I don’t think I knew this until I was thirty. If you google Storm of the Century, you’ll find an east coast March blizzard from1993 high in the listings. Today, that storm would have a name: Winter Storm Diego or Winter Storm Jeanette, or Rosa, or Bob, something. Also they wouldn’t call it a snow storm, they’d call it a bomb-cyclone or some such nonsense. But in March 1993, before any storms save hurricanes got names, they called it the Storm of the Century. The south eastern states got whacked, Mount Mitchell in North Carolina got fifty-six inches of snow. Washington, DC expected three feet.

A Saturday night, my girlfriend Stacey and I planned on going to a party. After dinner, I put on jeans, a Gore-Tex coat and a pair of hiking boots, and ran the three miles to Stacey’s house in eight inches of snow. After throwing my clothes in the dryer and drinking beer while wrapped in blankets for thirty minutes, we walked to the party. Competing with the Storm of the Century, the party bombed. Just a few of us showed up—my brother and his girlfriend, a guy from my soccer team with his brother and his girlfriend. We did our best to drink the beer the host purchased.

Leaving the party, the soccer guy said “Hey, you guys want a ride back to Stacey’s house?” He drove a jeep. Plowing through eighteen inch drifts, stereo up loud, the Styx song Come Sail Away came on the radio. We all sang along in loud drunken voices. ♫ I thought that they were angels, but to my surprise, we climbed aboard their starship, we headed for the skies. Stacey kept putting her hand over my mouth.

“What’s your problem, why do you keep doing that?”

“You sound like crap. You’re out of tune.”

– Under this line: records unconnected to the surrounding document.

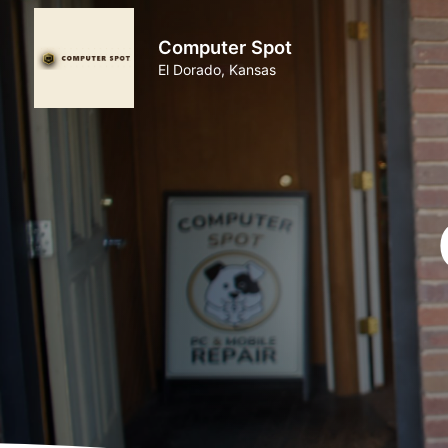
Computer Spot
El Dorado, Kansas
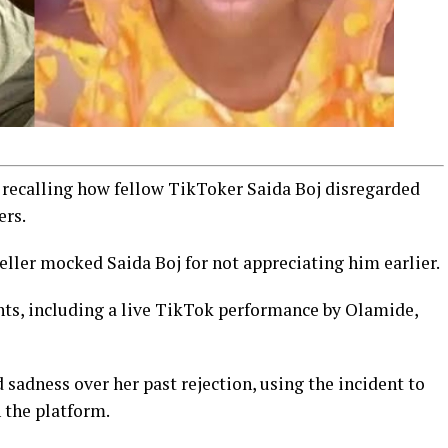
o recalling how fellow TikToker Saida Boj disregarded
ers.
eller mocked Saida Boj for not appreciating him earlier.
ts, including a live TikTok performance by Olamide,
sadness over her past rejection, using the incident to
 the platform.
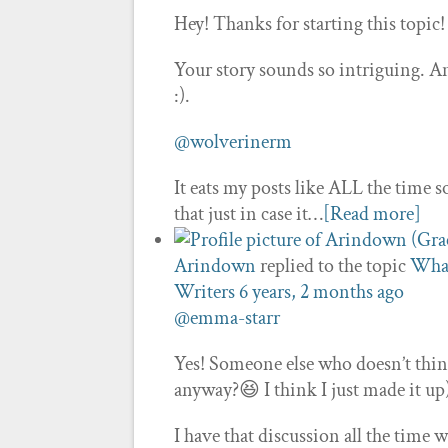
Hey! Thanks for starting this topic
Your story sounds so intriguing. And 
:).
@wolverinerm
It eats my posts like ALL the time s
that just in case it…
[Read more]
Arindown
replied to the topic
What
Writers
6 years, 2 months ago
@emma-starr
Yes! Someone else who doesn’t think 
anyway?😆 I think I just made it up
I have that discussion all the tim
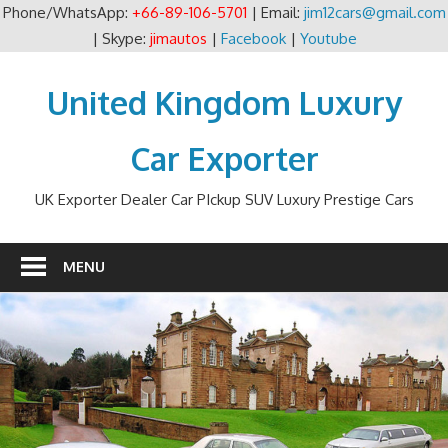
Phone/WhatsApp:
+66-89-106-5701
| Email:
jim12cars@gmail.com
| Skype:
jimautos
|
Facebook
|
Youtube
Skip
to
United Kingdom Luxury
content
Car Exporter
UK Exporter Dealer Car PIckup SUV Luxury Prestige Cars
MENU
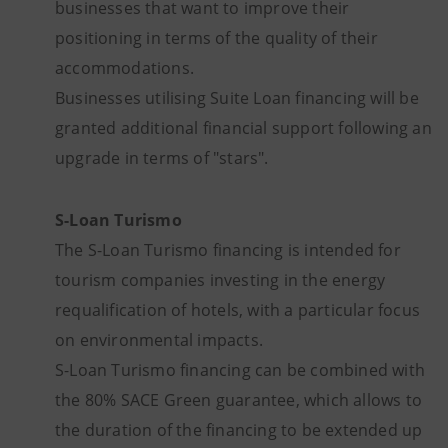
businesses that want to improve their
positioning in terms of the quality of their
accommodations.
Businesses utilising Suite Loan financing will be
granted additional financial support following an
upgrade in terms of "stars".
S-Loan Turismo
The S-Loan Turismo financing is intended for
tourism companies investing in the energy
requalification of hotels, with a particular focus
on environmental impacts.
S-Loan Turismo financing can be combined with
the 80% SACE Green guarantee, which allows to
the duration of the financing to be extended up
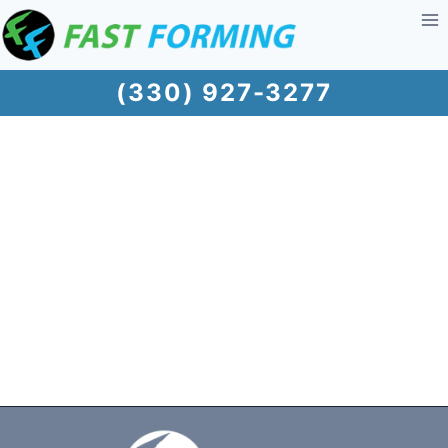
Skip
to
content
(330) 927-3277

So now I know. In the car, by myself, I really let it out. ♫ Down by the ocean it was so dismal, women all standing with a shock on their faces… But around others, I keep my singing voice bottled up. Riding in the car with my family, as everyone sings along with the radio, my Come Sail Away trauma keeps me quiet. In fact, a few weeks ago, when Come Sail Away came on, Sophie sang, I didn’t.

My brain is juke box filled with snippets of song lyrics. When I Win the Lottery by Camper Van Beethoven is the only rock song I can sing all the way through.   Everything else is just bits and pieces. Even the songs I’ve loved for almost fifty years, those second and third verses trip me up: ♫ Say, Candy and Ronnie, have you seen them yet? Ooh, they’re so spaced out… But whenever someone inadvertently bumps up against a song lyric in conversation, I can’t help myself.

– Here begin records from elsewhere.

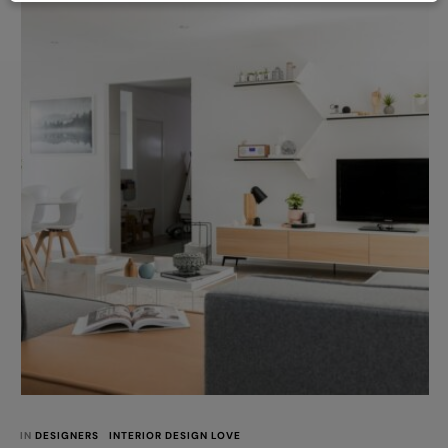
IN 
DESIGNERS
INTERIOR DESIGN LOVE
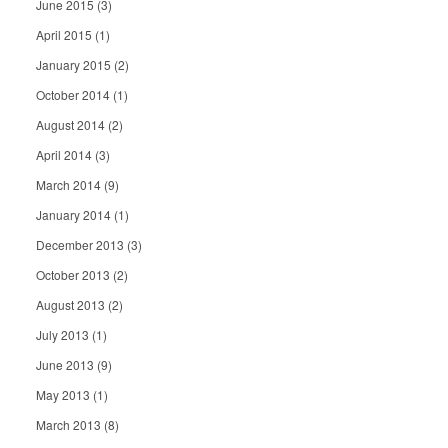
June 2015
(3)
April 2015
(1)
January 2015
(2)
October 2014
(1)
August 2014
(2)
April 2014
(3)
March 2014
(9)
January 2014
(1)
December 2013
(3)
October 2013
(2)
August 2013
(2)
July 2013
(1)
June 2013
(9)
May 2013
(1)
March 2013
(8)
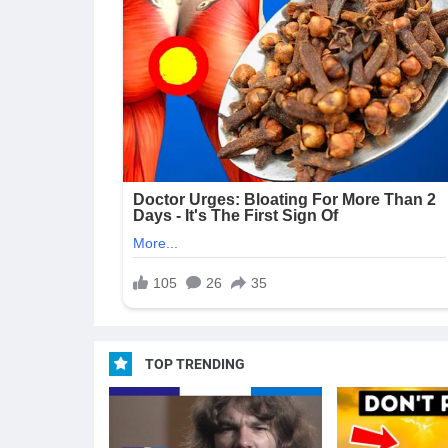
TOP TRENDING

“To plug in the headlight, you got to get way down inside.” ♫ Waay-yaay down in-sii-ide, woman…

“I shined my boots yesterday.” ♫ Shiny, shiny, shiny boots of leather, whiplash girl-child in the dark…

“What’s so special about jazz, anyway?” ♫…weddings, parties, anything, and Bongo Jazz a speciality.

There’s a song lyric for just about anything someone says. I sometimes restrain myself, but I wouldn’t be surprised if I sing at least one every day. Susan never comments, except to point out when she doesn’t know the song. I’m not sure I do this around Sophie much, she’s got the best singing voice in the family, Maybe I’m subconsciously embarrassed. But it drives Eli nuts. “Dad, stop it. Just stop.”

Susan points out that Eli and I poke at each other constantly. Yesterday at Target, he literally poked at me, over and over. But often it’s me pushing his buttons, subtly annoying him with my good spirited, innocuous actions like badly singing song lyrics at random times.

I’m not picking fights, when these lyrics arise, I feel compelled to sing them. I feel like the universe will be disappointed if I don’t. But I need to be more aware. I need to sense when I’ve gone too far, when I’m inching out of the calm before the storm. And I need to stop, just stop. ♫ There’s calm in your eye, and I’m gettin’ blown away, to somewhere safer where the feeling stays, I want to love you but I’m getting blown away.

—Bonus points if you can name all the songs.